Но на фронте не специально подбирались добрые, заботливые, смышленые и смелые командиры — на фронте была необходимость смелости и взаимной выручки, справедливости и заботы. Командиру, не обладающему подобными качествами, не поверят в бою, а не то еще похуже — оставят раненого на поле боя или помогут отправиться на тот свет.

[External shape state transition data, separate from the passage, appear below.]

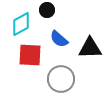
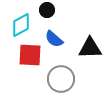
cyan diamond: moved 1 px down
blue semicircle: moved 5 px left
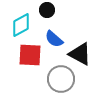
black triangle: moved 10 px left, 6 px down; rotated 30 degrees clockwise
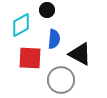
blue semicircle: rotated 126 degrees counterclockwise
red square: moved 3 px down
gray circle: moved 1 px down
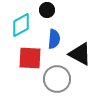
gray circle: moved 4 px left, 1 px up
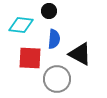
black circle: moved 2 px right, 1 px down
cyan diamond: rotated 35 degrees clockwise
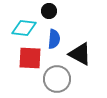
cyan diamond: moved 3 px right, 3 px down
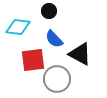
cyan diamond: moved 6 px left, 1 px up
blue semicircle: rotated 132 degrees clockwise
red square: moved 3 px right, 2 px down; rotated 10 degrees counterclockwise
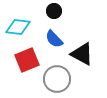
black circle: moved 5 px right
black triangle: moved 2 px right
red square: moved 6 px left; rotated 15 degrees counterclockwise
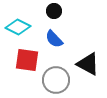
cyan diamond: rotated 20 degrees clockwise
black triangle: moved 6 px right, 10 px down
red square: rotated 30 degrees clockwise
gray circle: moved 1 px left, 1 px down
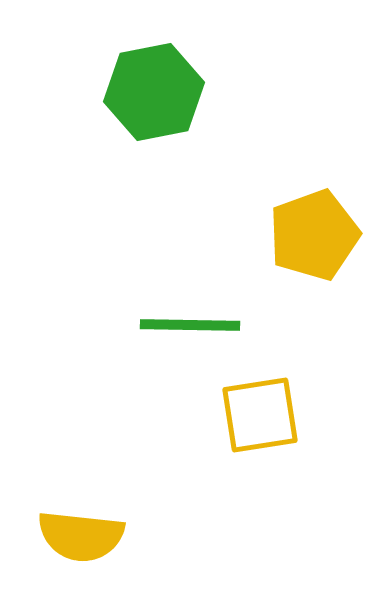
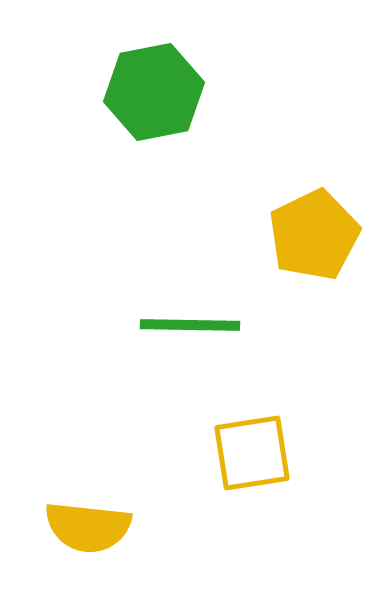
yellow pentagon: rotated 6 degrees counterclockwise
yellow square: moved 8 px left, 38 px down
yellow semicircle: moved 7 px right, 9 px up
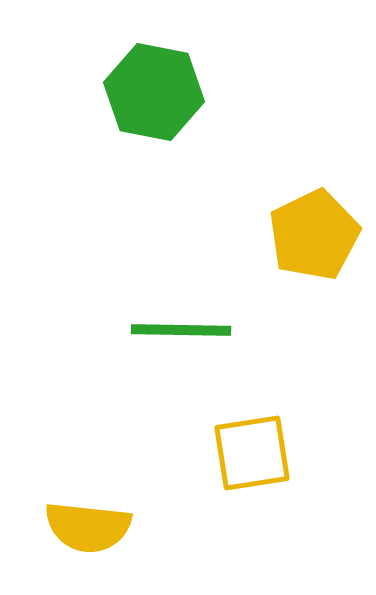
green hexagon: rotated 22 degrees clockwise
green line: moved 9 px left, 5 px down
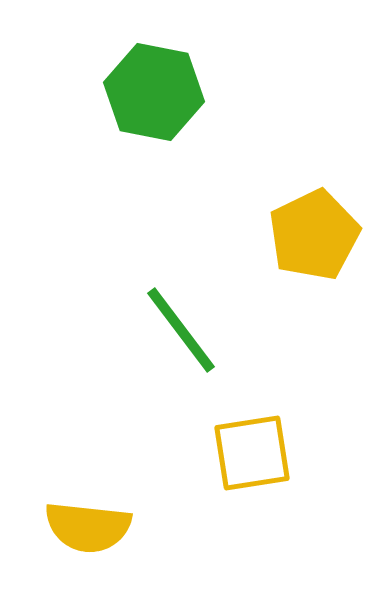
green line: rotated 52 degrees clockwise
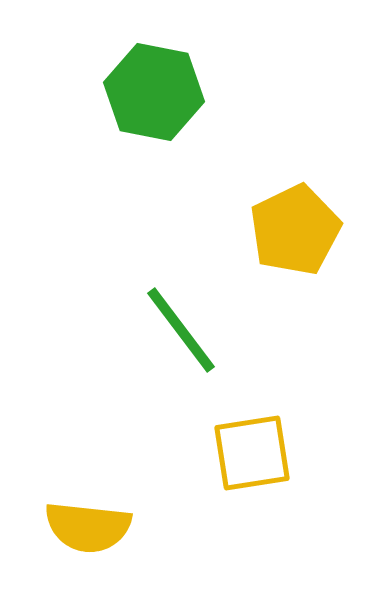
yellow pentagon: moved 19 px left, 5 px up
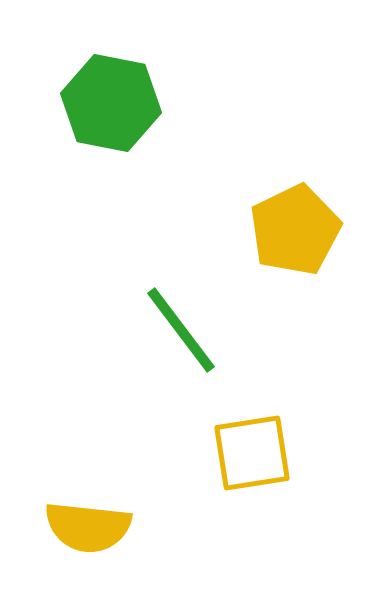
green hexagon: moved 43 px left, 11 px down
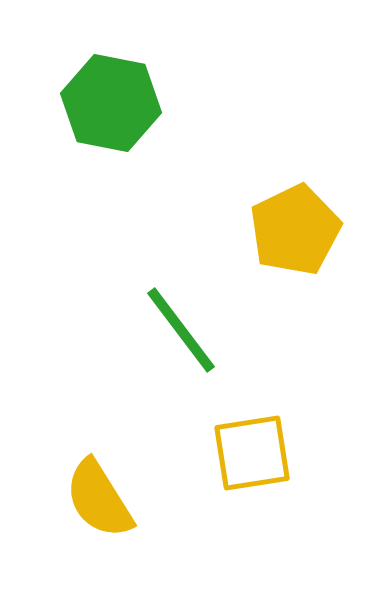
yellow semicircle: moved 11 px right, 28 px up; rotated 52 degrees clockwise
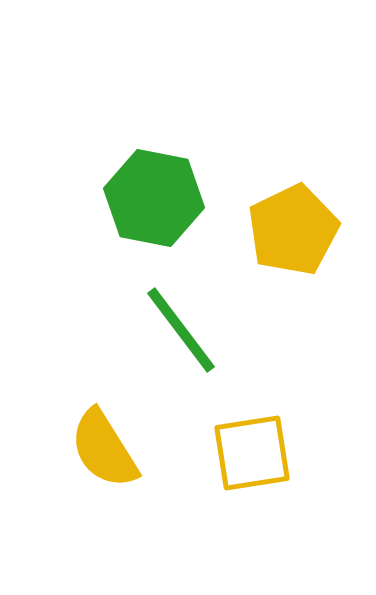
green hexagon: moved 43 px right, 95 px down
yellow pentagon: moved 2 px left
yellow semicircle: moved 5 px right, 50 px up
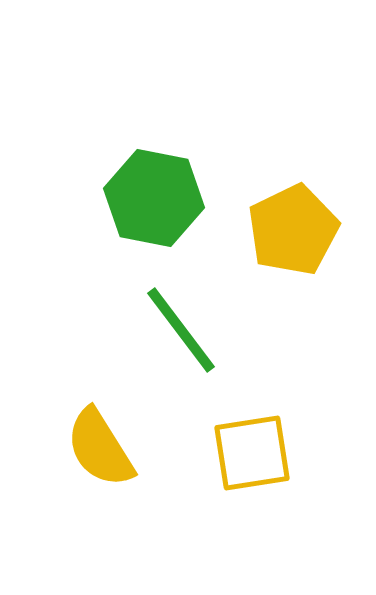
yellow semicircle: moved 4 px left, 1 px up
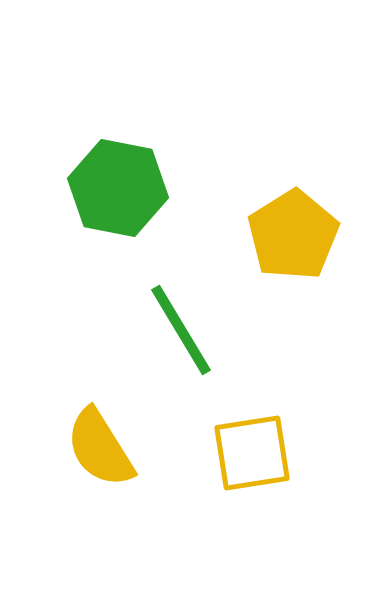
green hexagon: moved 36 px left, 10 px up
yellow pentagon: moved 5 px down; rotated 6 degrees counterclockwise
green line: rotated 6 degrees clockwise
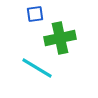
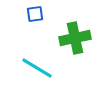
green cross: moved 15 px right
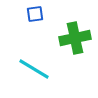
cyan line: moved 3 px left, 1 px down
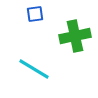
green cross: moved 2 px up
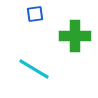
green cross: rotated 12 degrees clockwise
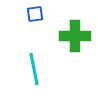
cyan line: rotated 48 degrees clockwise
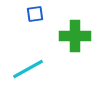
cyan line: moved 6 px left; rotated 72 degrees clockwise
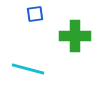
cyan line: rotated 44 degrees clockwise
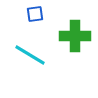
cyan line: moved 2 px right, 14 px up; rotated 16 degrees clockwise
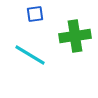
green cross: rotated 8 degrees counterclockwise
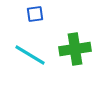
green cross: moved 13 px down
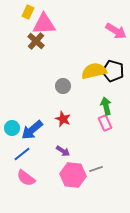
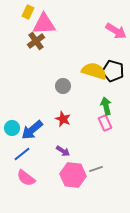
brown cross: rotated 12 degrees clockwise
yellow semicircle: rotated 30 degrees clockwise
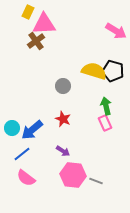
gray line: moved 12 px down; rotated 40 degrees clockwise
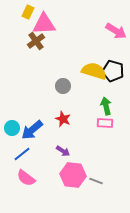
pink rectangle: rotated 63 degrees counterclockwise
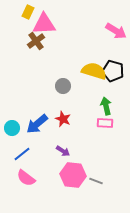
blue arrow: moved 5 px right, 6 px up
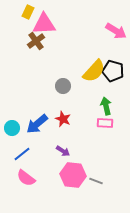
yellow semicircle: rotated 115 degrees clockwise
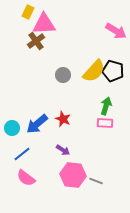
gray circle: moved 11 px up
green arrow: rotated 30 degrees clockwise
purple arrow: moved 1 px up
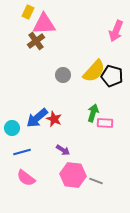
pink arrow: rotated 80 degrees clockwise
black pentagon: moved 1 px left, 5 px down
green arrow: moved 13 px left, 7 px down
red star: moved 9 px left
blue arrow: moved 6 px up
blue line: moved 2 px up; rotated 24 degrees clockwise
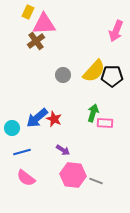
black pentagon: rotated 15 degrees counterclockwise
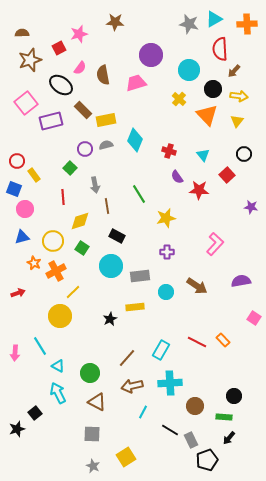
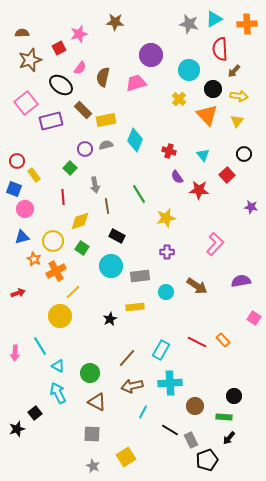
brown semicircle at (103, 75): moved 2 px down; rotated 24 degrees clockwise
orange star at (34, 263): moved 4 px up
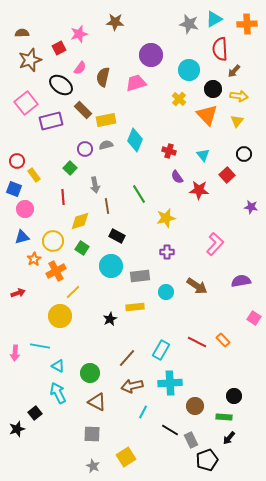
orange star at (34, 259): rotated 16 degrees clockwise
cyan line at (40, 346): rotated 48 degrees counterclockwise
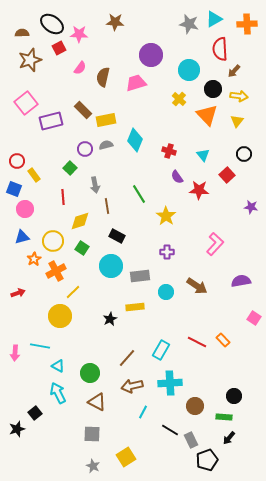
pink star at (79, 34): rotated 18 degrees clockwise
black ellipse at (61, 85): moved 9 px left, 61 px up
yellow star at (166, 218): moved 2 px up; rotated 24 degrees counterclockwise
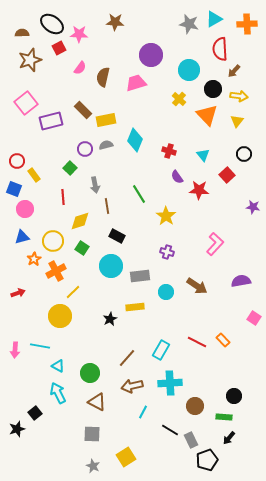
purple star at (251, 207): moved 2 px right
purple cross at (167, 252): rotated 16 degrees clockwise
pink arrow at (15, 353): moved 3 px up
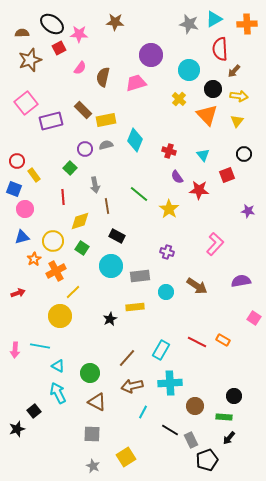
red square at (227, 175): rotated 21 degrees clockwise
green line at (139, 194): rotated 18 degrees counterclockwise
purple star at (253, 207): moved 5 px left, 4 px down
yellow star at (166, 216): moved 3 px right, 7 px up
orange rectangle at (223, 340): rotated 16 degrees counterclockwise
black square at (35, 413): moved 1 px left, 2 px up
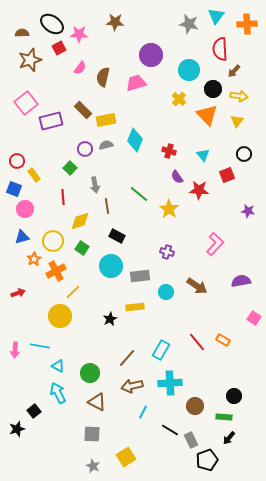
cyan triangle at (214, 19): moved 2 px right, 3 px up; rotated 24 degrees counterclockwise
red line at (197, 342): rotated 24 degrees clockwise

Но, конечно, не расчет подобного рода формировал среднего фронтового командира. Вся обстановка опасности, смерти, единения, ответственности, долга, вся непосредственность и жизненность этих категорий, абстрактных в иное время и в иных обстоятельствах, определяли поведение большинства фронтовых офицеров. Я успел убедиться в конце войны, что в иной обстановке личные качества оказывались иными. И многих фронтовых офицеров я мог бы представить себе в тылу — с его исступленной и изнуряющей работой, голодом, бабьей тоской, жестокостью власти, хапужеством, возможностью удовлетворить корысть и похоть, взвинченностью пропаганды, шпиономанией и взаимной бдительностью.